Heading inside, I realized it was the interior that had been left remindful of that historic spring day—only a little tidier. I would think that any attack that ends a long and difficult war would have caused at least some furniture to be overturned and left some items scattered as people fled the scene. Instead, chairs are positioned nicely around the tables and phones in the basement’s telecommunications tunnels are set neatly on their cradles.
Taking advantage of a tour guide, I was led through several nicely decorated meeting rooms and lounges before we headed to the rooftop, where outlines of two bombs that fell during an assassination attempt on a South Vietnamese president are still marked on the roof. Next we went to the basement to see the underground headquarters of the American army, where I could look at the maps still hanging on the walls.
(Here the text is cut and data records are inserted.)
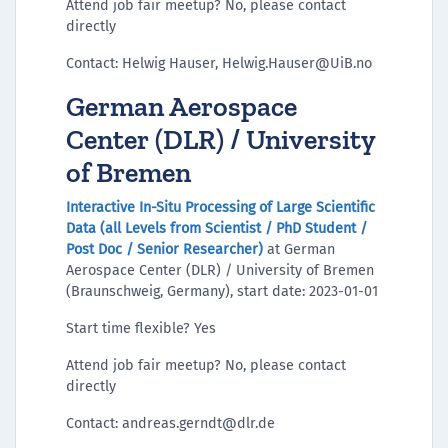
Attend job fair meetup? No, please contact
directly
Contact: Helwig Hauser, Helwig.Hauser@UiB.no
German Aerospace
Center (DLR) / University
of Bremen
Interactive In-Situ Processing of Large Scientific
Data (all Levels from Scientist / PhD Student /
Post Doc / Senior Researcher)
at German
Aerospace Center (DLR) / University of Bremen
(Braunschweig, Germany), start date: 2023-01-01
Start time flexible? Yes
Attend job fair meetup? No, please contact
directly
Contact: andreas.gerndt@dlr.de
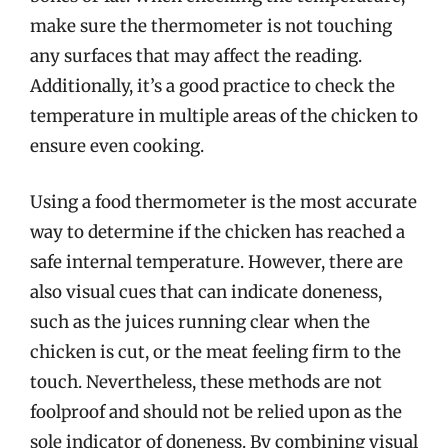
make sure the thermometer is not touching
any surfaces that may affect the reading.
Additionally, it’s a good practice to check the
temperature in multiple areas of the chicken to
ensure even cooking.
Using a food thermometer is the most accurate
way to determine if the chicken has reached a
safe internal temperature. However, there are
also visual cues that can indicate doneness,
such as the juices running clear when the
chicken is cut, or the meat feeling firm to the
touch. Nevertheless, these methods are not
foolproof and should not be relied upon as the
sole indicator of doneness. By combining visual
After the tour was over and I was able to explore on my own, I headed for the museum’s picture room, where hundreds of photos record the varied history of the building.
While viewing the gripping photos of the city’s massive helicopter evacuation and the building’s gate-crashing army tanks, I learned the palace was not only the site of the end of the war, but it was effectively the site of the beginning, too. The history of this building tells the tale of the war from its early origins to the bitter conclusion.
The original palace, called Norodom Palace, was built in 1873 by the French, who captured Vietnam as a colony years earlier. It was the home of the French Governors and Governor Generals, and briefly a Japanese Governor, until 1954 when the French were forced out. Unfortunately, this resulted in a divided country where peace couldn’t continue for long. The building became the residence for South Vietnamese Presidents and became known as Presidential Palace or Independence Palace. Meanwhile, emotions were stirring across the division line. In 1960, the long, ugly war began when the communist north began to form troops in order to accomplish their plans to unite the country. Fifteen tumultuous years later with the Fall of Saigon—or the Liberation of Saigon, depending on your point of view—the building became the Reunification Palace.
After the North Vietnamese army raised their flag on the rooftop of the palace and the South Vietnamese President officially surrendered, there was finally an end to the war. Days later, the city was renamed Ho Chi Minh City in honour of the man who led the Vietnamese people through their worst conflict. But at Reunification Palace, time will remain frozen in the last moments of the war and the last moments of the city of Saigon.